Problem description –
Which of the lines below hold "zaplanowanego"? Please return each one.

[Stored data entries]
-- Opening Marker --

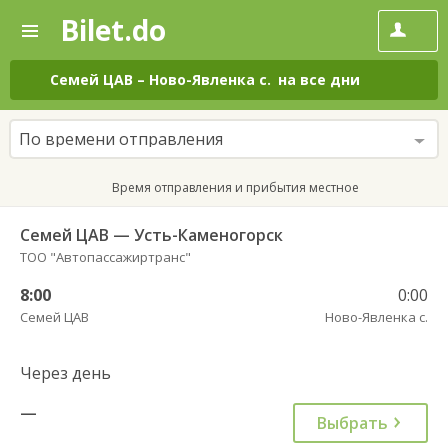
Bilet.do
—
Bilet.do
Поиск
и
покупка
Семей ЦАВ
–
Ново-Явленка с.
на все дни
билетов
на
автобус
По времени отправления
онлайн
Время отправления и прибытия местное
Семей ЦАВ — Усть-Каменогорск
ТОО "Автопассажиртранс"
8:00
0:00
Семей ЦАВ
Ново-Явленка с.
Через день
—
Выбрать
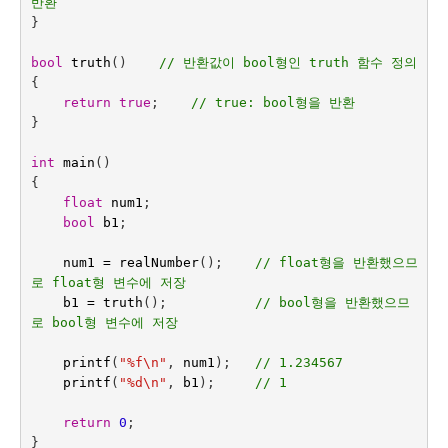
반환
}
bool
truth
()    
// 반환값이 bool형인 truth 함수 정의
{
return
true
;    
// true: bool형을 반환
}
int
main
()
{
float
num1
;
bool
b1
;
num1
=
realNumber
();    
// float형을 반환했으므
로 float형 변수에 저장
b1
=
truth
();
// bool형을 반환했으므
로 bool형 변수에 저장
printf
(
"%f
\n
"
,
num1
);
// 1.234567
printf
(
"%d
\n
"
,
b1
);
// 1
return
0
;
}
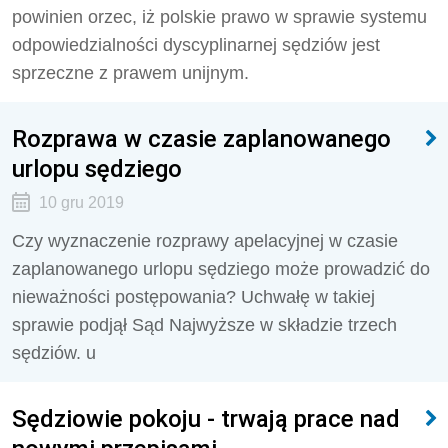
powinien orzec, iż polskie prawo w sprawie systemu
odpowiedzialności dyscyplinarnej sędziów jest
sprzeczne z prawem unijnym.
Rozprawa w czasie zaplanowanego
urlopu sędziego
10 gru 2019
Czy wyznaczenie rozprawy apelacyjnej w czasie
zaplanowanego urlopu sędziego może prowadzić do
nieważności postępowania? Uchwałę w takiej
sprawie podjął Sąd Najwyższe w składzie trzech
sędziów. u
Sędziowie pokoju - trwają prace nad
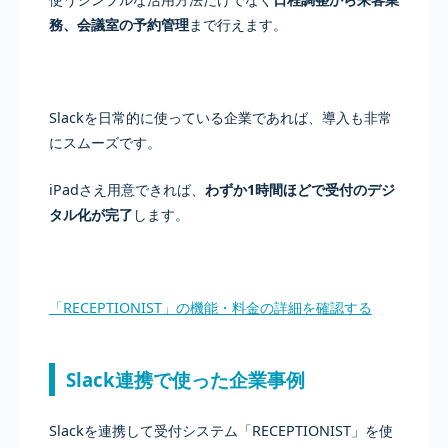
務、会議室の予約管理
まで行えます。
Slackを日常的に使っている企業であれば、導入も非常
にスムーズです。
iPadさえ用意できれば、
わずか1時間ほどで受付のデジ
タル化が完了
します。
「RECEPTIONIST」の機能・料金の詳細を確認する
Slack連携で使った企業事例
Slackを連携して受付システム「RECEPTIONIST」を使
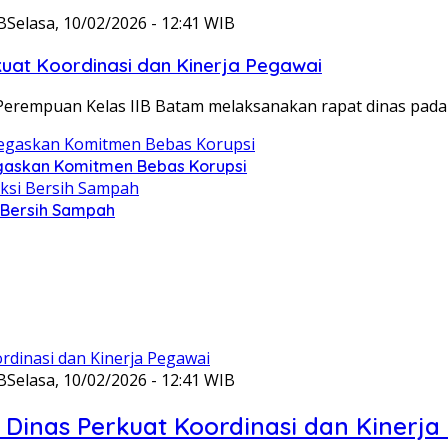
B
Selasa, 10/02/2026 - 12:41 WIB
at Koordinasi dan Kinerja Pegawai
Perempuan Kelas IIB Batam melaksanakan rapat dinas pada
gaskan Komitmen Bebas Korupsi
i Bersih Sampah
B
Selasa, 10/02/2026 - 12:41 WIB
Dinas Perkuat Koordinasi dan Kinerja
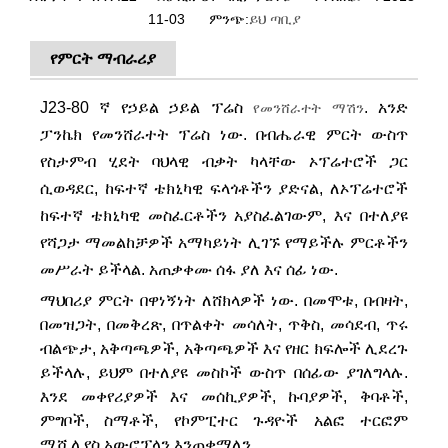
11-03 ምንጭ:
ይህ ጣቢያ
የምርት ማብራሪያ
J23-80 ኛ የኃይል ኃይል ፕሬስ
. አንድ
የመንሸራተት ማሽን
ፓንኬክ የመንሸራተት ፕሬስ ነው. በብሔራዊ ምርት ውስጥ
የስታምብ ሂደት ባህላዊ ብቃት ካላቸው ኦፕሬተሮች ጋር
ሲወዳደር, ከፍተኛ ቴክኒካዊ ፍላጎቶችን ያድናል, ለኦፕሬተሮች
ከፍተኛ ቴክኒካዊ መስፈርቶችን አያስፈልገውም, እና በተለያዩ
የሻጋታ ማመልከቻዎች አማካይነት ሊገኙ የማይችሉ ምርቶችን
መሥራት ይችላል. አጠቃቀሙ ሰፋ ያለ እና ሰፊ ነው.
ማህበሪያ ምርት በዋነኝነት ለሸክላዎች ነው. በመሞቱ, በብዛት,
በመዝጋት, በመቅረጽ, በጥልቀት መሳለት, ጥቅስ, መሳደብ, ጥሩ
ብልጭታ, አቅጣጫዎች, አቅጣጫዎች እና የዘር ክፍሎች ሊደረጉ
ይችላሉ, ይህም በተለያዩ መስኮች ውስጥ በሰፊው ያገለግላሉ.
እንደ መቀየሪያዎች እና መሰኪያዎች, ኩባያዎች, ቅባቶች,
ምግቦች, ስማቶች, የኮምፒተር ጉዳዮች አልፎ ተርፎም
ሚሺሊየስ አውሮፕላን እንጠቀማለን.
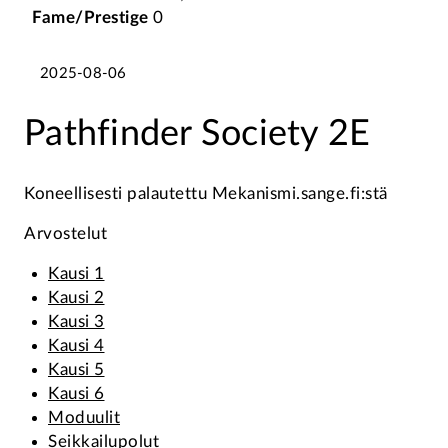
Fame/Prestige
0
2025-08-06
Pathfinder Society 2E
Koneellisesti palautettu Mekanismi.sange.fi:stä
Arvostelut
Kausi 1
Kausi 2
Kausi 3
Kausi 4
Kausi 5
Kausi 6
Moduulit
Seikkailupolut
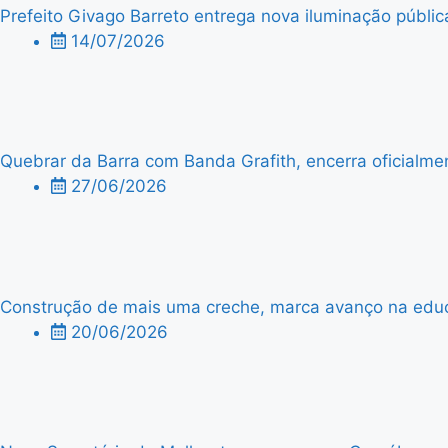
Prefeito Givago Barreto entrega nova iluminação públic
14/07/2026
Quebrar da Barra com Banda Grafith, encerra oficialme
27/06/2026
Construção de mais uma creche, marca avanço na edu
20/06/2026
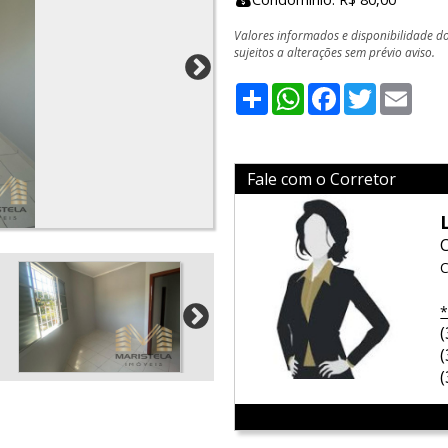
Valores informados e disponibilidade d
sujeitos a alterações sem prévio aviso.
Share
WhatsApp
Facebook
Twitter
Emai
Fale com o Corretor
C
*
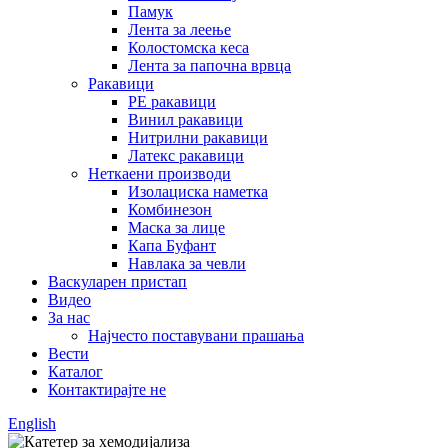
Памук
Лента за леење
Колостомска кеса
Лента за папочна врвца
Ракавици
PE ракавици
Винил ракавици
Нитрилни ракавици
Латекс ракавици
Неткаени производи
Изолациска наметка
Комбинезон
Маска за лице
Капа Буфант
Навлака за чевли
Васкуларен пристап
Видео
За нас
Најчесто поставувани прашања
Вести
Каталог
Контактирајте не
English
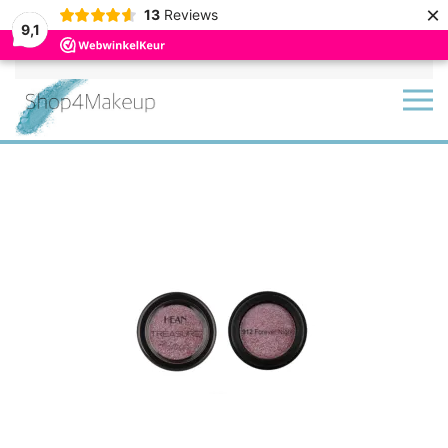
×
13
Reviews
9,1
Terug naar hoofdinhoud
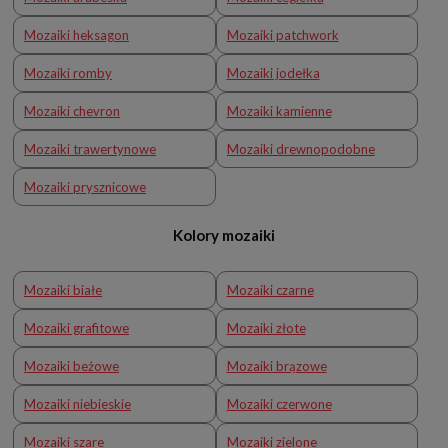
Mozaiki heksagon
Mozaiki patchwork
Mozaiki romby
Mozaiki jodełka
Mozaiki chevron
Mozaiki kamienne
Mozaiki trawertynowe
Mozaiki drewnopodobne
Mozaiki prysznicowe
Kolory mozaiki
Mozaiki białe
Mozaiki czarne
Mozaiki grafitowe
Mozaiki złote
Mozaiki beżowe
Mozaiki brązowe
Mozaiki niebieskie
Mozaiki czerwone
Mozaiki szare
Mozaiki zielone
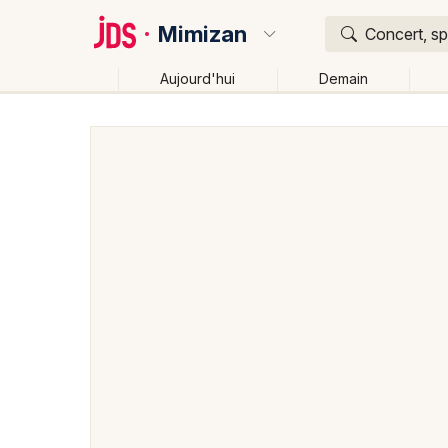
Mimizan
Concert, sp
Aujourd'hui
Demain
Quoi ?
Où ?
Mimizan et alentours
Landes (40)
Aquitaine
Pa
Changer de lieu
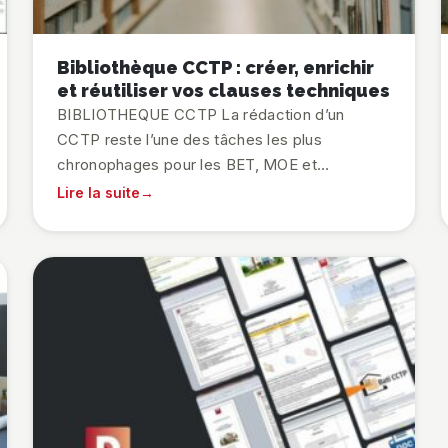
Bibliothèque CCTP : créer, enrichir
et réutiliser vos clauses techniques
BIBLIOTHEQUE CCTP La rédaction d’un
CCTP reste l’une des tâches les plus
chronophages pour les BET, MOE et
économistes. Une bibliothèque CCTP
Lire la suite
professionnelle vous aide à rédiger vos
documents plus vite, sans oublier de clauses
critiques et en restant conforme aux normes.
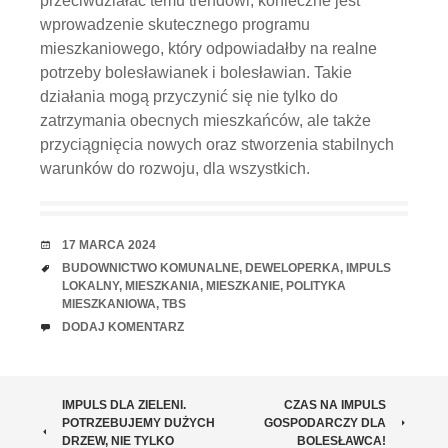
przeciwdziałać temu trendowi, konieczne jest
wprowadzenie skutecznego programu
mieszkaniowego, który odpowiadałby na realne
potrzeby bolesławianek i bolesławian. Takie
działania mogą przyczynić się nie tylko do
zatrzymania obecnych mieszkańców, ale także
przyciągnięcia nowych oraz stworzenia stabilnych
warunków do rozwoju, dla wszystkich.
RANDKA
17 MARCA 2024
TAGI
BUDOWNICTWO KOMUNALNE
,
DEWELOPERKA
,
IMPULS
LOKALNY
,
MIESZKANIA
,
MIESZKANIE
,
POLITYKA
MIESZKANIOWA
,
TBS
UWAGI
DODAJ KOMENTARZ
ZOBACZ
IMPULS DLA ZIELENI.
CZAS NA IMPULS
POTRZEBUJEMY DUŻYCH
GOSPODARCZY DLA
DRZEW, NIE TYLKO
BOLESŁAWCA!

-- Closing Marker --

Worked solution –
Rozprawa w czasie zaplanowanego
zaplanowanego urlopu sędziego może prowadzić do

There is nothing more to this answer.